Example: Think of code decompilation as transcribing a musical score. Just as transcribing a score helps musicians understand the music, decompiling code helps analysts understand the malware's structure and logic.

6. Network Traffic Analysis

Network traffic analysis involves monitoring the network communications generated by the malware. This includes examining the types of data sent and received, the protocols used, and the destinations involved to identify potential command-and-control (C2) servers or data exfiltration attempts.

Example: Consider network traffic analysis as monitoring a postal service. Just as you can track the flow of mail to identify suspicious packages, network traffic analysis helps in identifying suspicious communications generated by malware.

7. File System Analysis

File system analysis involves examining the changes made to the file system by the malware. This includes identifying new files created, existing files modified, and directories accessed to understand the malware's impact on the system.

Example: Think of file system analysis as inspecting a library's catalog. Just as you can track the addition and modification of books, file system analysis helps in tracking the changes made by malware to the system's files.

8. Memory Analysis

Memory analysis involves examining the contents of the system's memory (RAM) to identify malware that may be running in memory. This method helps in detecting and analyzing advanced persistent threats (APTs) that may not leave traces on the file system.

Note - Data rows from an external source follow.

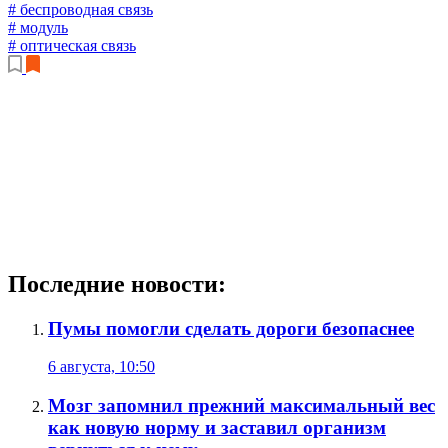
# беспроводная связь
# модуль
# оптическая связь
Последние новости:
Пумы помогли сделать дороги безопаснее
6 августа, 10:50
Мозг запомнил прежний максимальный вес
как новую норму и заставил организм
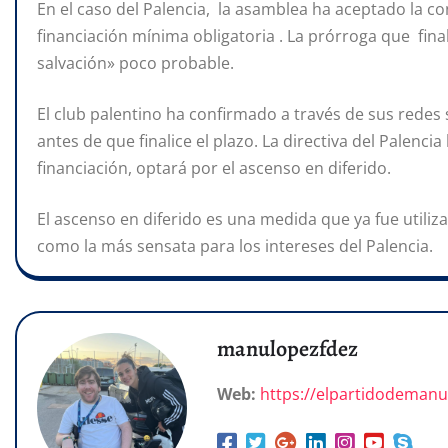
En el caso del Palencia, la asamblea ha aceptado la c
financiación mínima obligatoria . La prórroga que final
salvación» poco probable.
El club palentino ha confirmado a través de sus redes 
antes de que finalice el plazo. La directiva del Palen
financiación, optará por el ascenso en diferido.
El ascenso en diferido es una medida que ya fue utili
como la más sensata para los intereses del Palencia.
manulopezfdez
Web:
https://elpartidodeman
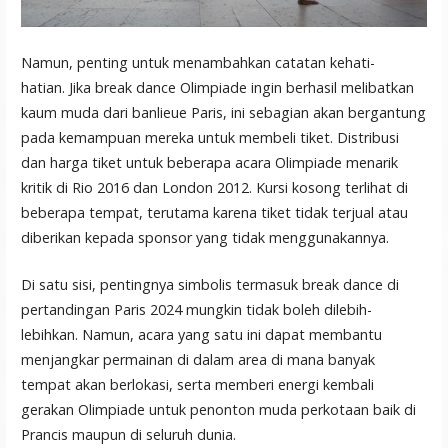
Namun, penting untuk menambahkan catatan kehati-
hatian. Jika break dance Olimpiade ingin berhasil melibatkan
kaum muda dari banlieue Paris, ini sebagian akan bergantung
pada kemampuan mereka untuk membeli tiket. Distribusi
dan harga tiket untuk beberapa acara Olimpiade menarik
kritik di Rio 2016 dan London 2012. Kursi kosong terlihat di
beberapa tempat, terutama karena tiket tidak terjual atau
diberikan kepada sponsor yang tidak menggunakannya.
Di satu sisi, pentingnya simbolis termasuk break dance di
pertandingan Paris 2024 mungkin tidak boleh dilebih-
lebihkan. Namun, acara yang satu ini dapat membantu
menjangkar permainan di dalam area di mana banyak
tempat akan berlokasi, serta memberi energi kembali
gerakan Olimpiade untuk penonton muda perkotaan baik di
Prancis maupun di seluruh dunia.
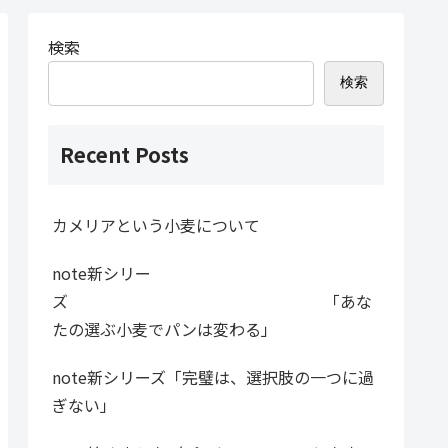
検索
検索
Recent Posts
カメリアという小麦について
note新シリー
ズ 「あな
たの選ぶ小麦でパンは変わる」
note新シリーズ「完璧は、選択肢の一つに過
ぎない」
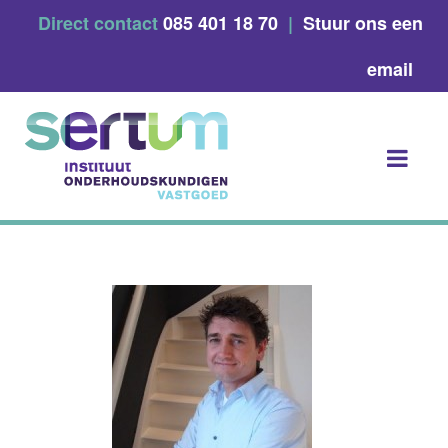
Skip
Direct contact
085 401 18 70
|
Stuur ons een
to
content
email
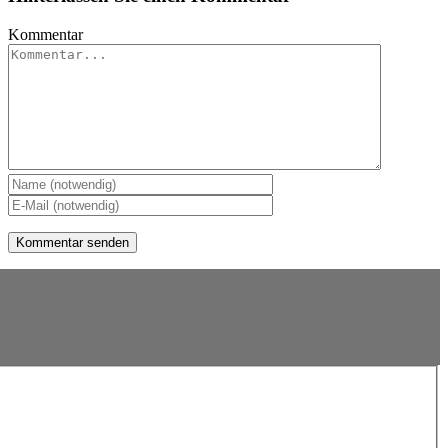
Kommentar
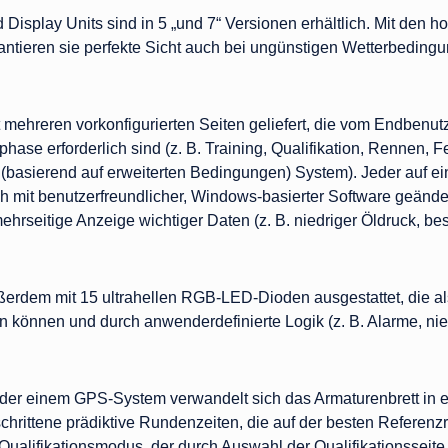
isplay Units sind in 5 „und 7“ Versionen erhältlich. Mit den h
antieren sie perfekte Sicht auch bei ungünstigen Wetterbeding
 mehreren vorkonfigurierten Seiten geliefert, die vom Endben
phase erforderlich sind (z. B. Training, Qualifikation, Rennen,
(basierend auf erweiterten Bedingungen) System). Jeder auf ei
ch mit benutzerfreundlicher, Windows-basierter Software geän
ehrseitige Anzeige wichtiger Daten (z. B. niedriger Öldruck, b
erdem mit 15 ultrahellen RGB-LED-Dioden ausgestattet, die als 
können und durch anwenderdefinierte Logik (z. B. Alarme, niedr
der einem GPS-System verwandelt sich das Armaturenbrett in ein
chrittene prädiktive Rundenzeiten, die auf der besten Referenzr
ualifikationsmodus, der durch Auswahl der Qualifikationsseite 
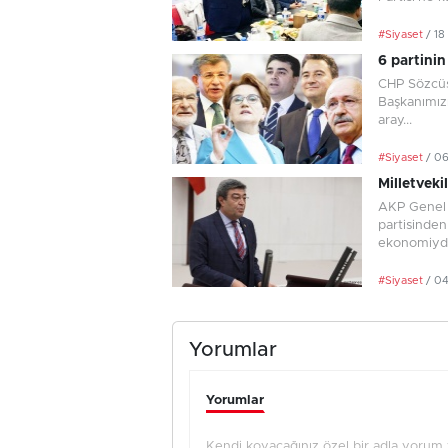
#Siyaset
/ 18
6 partinin
CHP Sözcüsü
Başkanımızı
aray...
#Siyaset
/ 0
Milletvekil
AKP Genel 
partisinden
ekonomiydi.
#Siyaset
/ 0
Yorumlar
Yorumlar
Kendi koyacağınız özel bir adla yorum ya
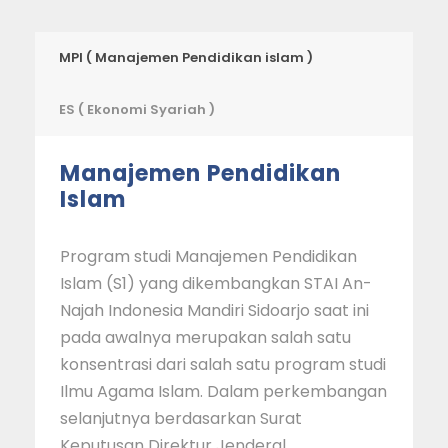
MPI ( Manajemen Pendidikan islam )
ES ( Ekonomi Syariah )
Manajemen Pendidikan
Islam
Program studi Manajemen Pendidikan
Islam (S1) yang dikembangkan STAI An-
Najah Indonesia Mandiri Sidoarjo saat ini
pada awalnya merupakan salah satu
konsentrasi dari salah satu program studi
Ilmu Agama Islam. Dalam perkembangan
selanjutnya berdasarkan Surat
Keputusan Direktur Jenderal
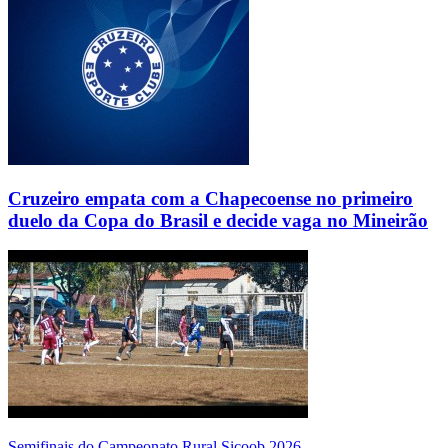
Cruzeiro empata com a Chapecoense no primeiro
duelo da Copa do Brasil e decide vaga no Mineirão
Semifinais do Campeonato Rural Sicoob 2026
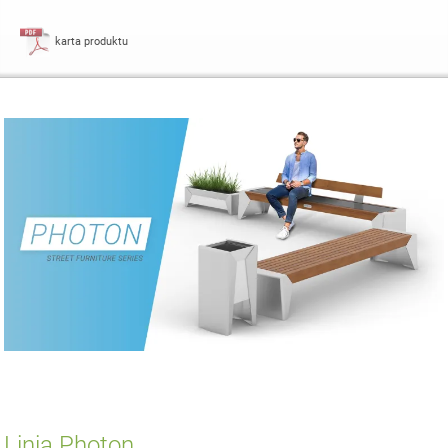
karta produktu
Linia Photon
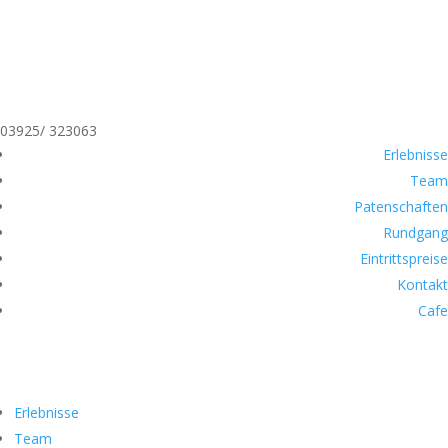
03925/ 323063
Erlebnisse
Team
Patenschaften
Rundgang
Eintrittspreise
Kontakt
Cafe
Erlebnisse
Team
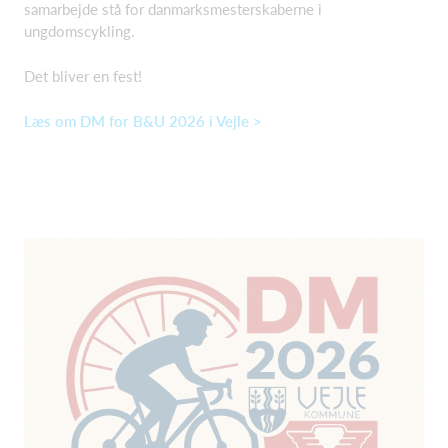
samarbejde stå for danmarksmesterskaberne i
ungdomscykling.
Det bliver en fest!
Læs om DM for B&U 2026 i Vejle >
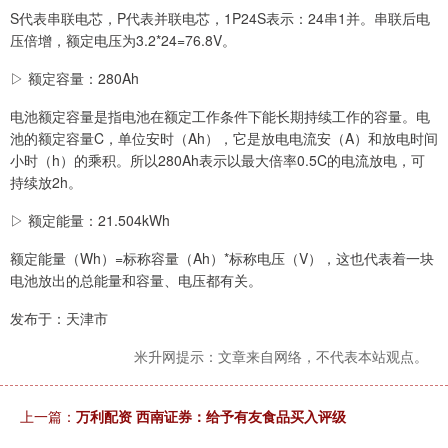
S代表串联电芯，P代表并联电芯，1P24S表示：24串1并。串联后电
压倍增，额定电压为3.2*24=76.8V。
▷ 额定容量：280Ah
电池额定容量是指电池在额定工作条件下能长期持续工作的容量。电
池的额定容量C，单位安时（Ah），它是放电电流安（A）和放电时间
小时（h）的乘积。所以280Ah表示以最大倍率0.5C的电流放电，可
持续放2h。
▷ 额定能量：21.504kWh
额定能量（Wh）=标称容量（Ah）*标称电压（V），这也代表着一块
电池放出的总能量和容量、电压都有关。
发布于：天津市
米升网提示：文章来自网络，不代表本站观点。
上一篇：
万利配资 西南证券：给予有友食品买入评级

Example: Consider memory analysis as examining a restaurant's kitchen. Just as you can identify ingredients being used by examining the kitchen, memory analysis helps in identifying malware by examining the system's memory.

9. Indicators of Compromise (IOCs)

Indicators of Compromise (IOCs) are specific pieces of evidence that indicate a security breach or an attempted breach. These can include file hashes, IP addresses, domain names, and other artifacts that can be used to detect and respond to malware.

Example: Think of IOCs as fingerprints at a crime scene. Just as fingerprints can identify a suspect, IOCs can identify the presence of malware and help in tracking its origin and impact.

By understanding these nine key concepts of malware analysis, you can effectively identify, analyze, and mitigate the impact of malware, enhancing your organization's cybersecurity posture.